What are StatsAgg's core features?

  • Receives and aggregates StatsD metrics
    • StatsAgg contains a complete re-implementation of StatsD
    • All metric-types are fully supported (and in some cases, enhanced)
    • TCP & UDP support (both can run concurrently)
  • Receives (and optionally, aggregates) Graphite metrics
    • TCP & UDP support (both can run concurrently)
    • Can aggregates into minimum, average, maximum, median, count, rate, and sum for the values of an individual metric-path (during an 'aggregation window').
    • Aggregation works similarly to StatsD timer aggregation, but for Graphite metrics.
  • Receives OpenTSDB metrics
    • Telnet & HTTP interfaces are supported
    • Supports GZIP compression on HTTP interface
  • Outputs metrics to metric storage platforms
    • Graphite (and Graphite compatible services)
    • InfluxDB (versions 0.6x, 0.7x, 0.8x -- support for 0.9x will come in a future release)
    • OpenTSDB (via telnet & HTTP)
    • Outputting to a storage engine is completely optional; you can send metrics into StatsAgg without having them forwarded to a metric storage solution. This also means that if you're having issues with your metric storage solution, StatsAgg will still be available & capable of alerting off the metrics that it receives.
  • A robust alerting mechanism
    • Can alert off of any received/aggregated metric
    • Regular-expression based mechanism for tying metrics & alerts together
    • 'threshold' or 'availability' based alerting
    • A flexible alert & metric suspension mechanism
    • Alerts notifications can be sent via email or viewed in the StatsAgg website
  • A web-based UI for managing alerts & metrics

A more detailed discussion of StatsAgg's features can be found in the StatsAgg user manual


Why should I use StatsAgg?

StatsAgg was originally written to fill some gaps that in some other popular open-source monitoring tools. Specifically...

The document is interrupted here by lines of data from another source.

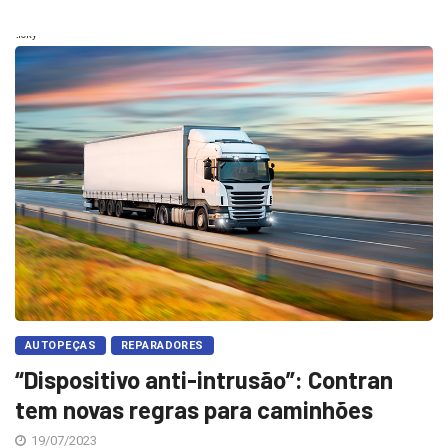
Sticky
AUTOPEÇAS
REPARADORES
“Dispositivo anti-intrusão”: Contran
tem novas regras para caminhões
19/07/2023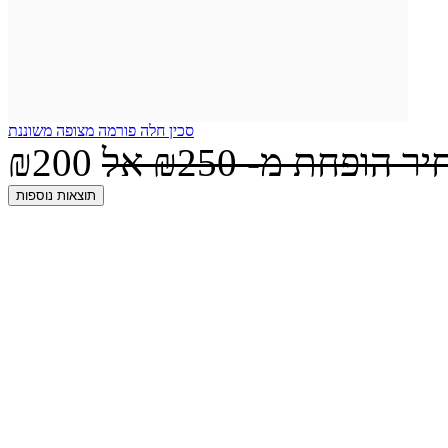
סכין חלה פורמה מצופה משוננת
יר הופחת מ-
₪250
אל
₪200
תוצאות נוספות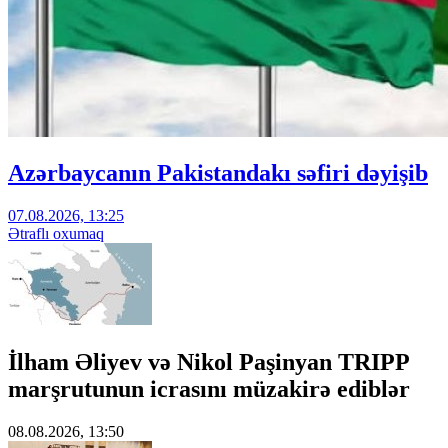
Azərbaycanın Pakistandakı səfiri dəyişib
07.08.2026, 13:25
Ətraflı oxumaq
İlham Əliyev və Nikol Paşinyan TRIPP
marşrutunun icrasını müzakirə ediblər
08.08.2026, 13:50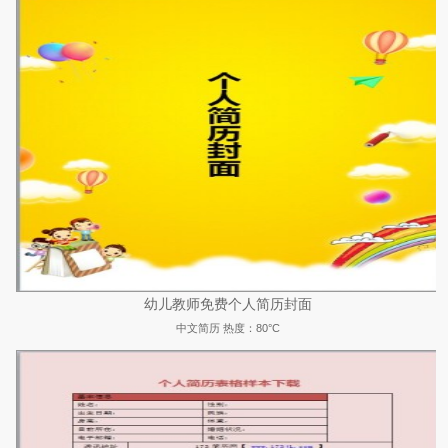
幼儿教师免费个人简历封面
中文简历
热度：80°C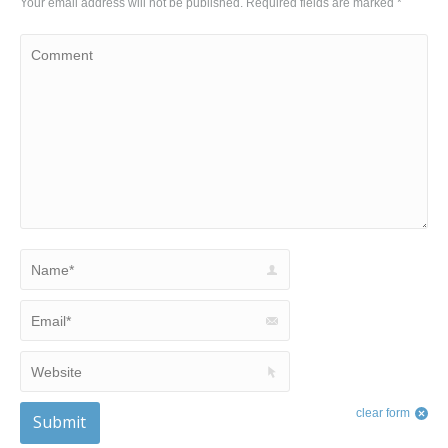
Your email address will not be published. Required fields are marked
*
Comment
Name *
Email *
Website
clear form
Submit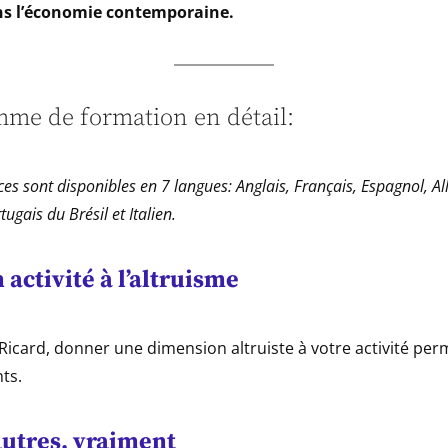
ans l’économie contemporaine.
me de formation en détail:
ces sont disponibles en 7 langues: Anglais, Français, Espagnol, A
ugais du Brésil et Italien
.
 activité à l’altruisme
icard, donner une dimension altruiste à votre activité perme
nts.
autres, vraiment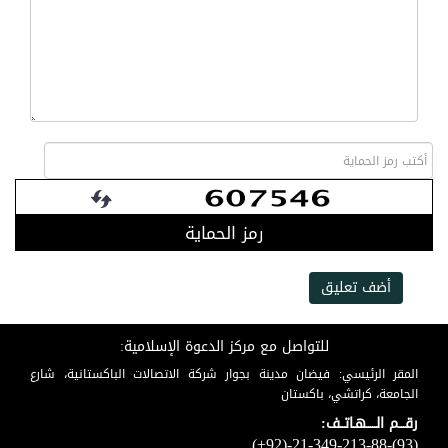
رمز الحماية
أضف تعليق
للتواصل مع مركز الدعوة الإسلامية:
المقر الرئيسي: فيضان مدينة بجوار شركة الاتصالات الباكستانية، شارع
الجامعة، كراتشي، باكستان
رقـــم الـــــهـاتــف:
(+92)-21-349-213-88-(93)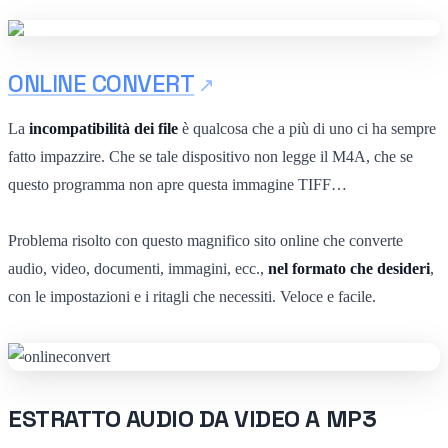
ONLINE CONVERT
La
incompatibilità dei file
è qualcosa che a più di uno ci ha sempre
fatto impazzire. Che se tale dispositivo non legge il M4A, che se
questo programma non apre questa immagine TIFF…
Problema risolto con questo magnifico sito online che converte
audio, video, documenti, immagini, ecc.,
nel formato che desideri
,
con le impostazioni e i ritagli che necessiti. Veloce e facile.
ESTRATTO AUDIO DA VIDEO A MP3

  • Graphite, StatsD, InfluxDB, and OpenTSDB do not have native alerting mechanisms
    • Most alerting solutions for StatsD, Graphite, InfluxDB, and/or OpenTSDB metrics are provided by (expensive) SaaS venders.
    • The alerting mechanism in StatsAgg compares favourably to many pay-based solutions.
  • StatsAgg can act as a sort of 'metric transcoder' between various technologies.
    • It allows any combination of input metrics StatsD, Graphite, InfluxDB, and OpenTSDB metrics to be output to OpenTSDB, Graphite, InfluxDB, etc.
    • Support for more input & output formats will increase as StatsAgg evolves.
  • StatsAgg provides an alternative way of managing servers/services/etc compared to tools like Nagios, Zabbix, etc
    • StatsAgg allows you to break away from viewing everything from the perspective of servers/hosts. You could structure your metrics to group everything by host, but you aren't required to.
    • Generally speaking, tools like Nagios, Zabbix, etc lack the ability to alert off of free-form metrics. Since StatsAgg uses regular-expressions to tie metrics to alerts, you can just as easily alert off of a 'free-form metric hierarchy' as you can a 'highly structured metric hierarchy'.
    • Tools like Nagios, Zabbix, etc aren't built around having fine data point granularity (more frequent than once per minute). StatsAgg was written to be able to receive, aggregate, alert on, and output metrics that are sent at any interval.
  • StatsD limitations
    • StatsD doesn't allow the TCP server & the UDP server to be active at the same time. StatsAgg does.
    • StatsD doesn't persist Gauge metrics, so a restart will result of StatsD 'forgetting' what the previous Gauge metric values were. StatsAgg can persists Gauge values, so a restart won't result in Gauges resetting themselves.
  • StatsAgg provides a web-based UI for managing alerts & metrics.
  • Performance
    • StatsAgg is Java-based, and has been thoroughly tuned for performance.
    • A server with 2 cpu cores & 4 gigabytes of RAM should have no trouble processing tens-of-thousands of metrics per second.
    • A server with 4+ cores & 8+ gigabytes of RAM can process hundreds-of-thousands to millions of metrics per second.

What isn't StatsAgg?

StatsAgg aims only to fill a gap in open-source monitoring tool stack. The biggest void that it is filling is answering the question of "how can we alert off of all these metrics that we're collecting".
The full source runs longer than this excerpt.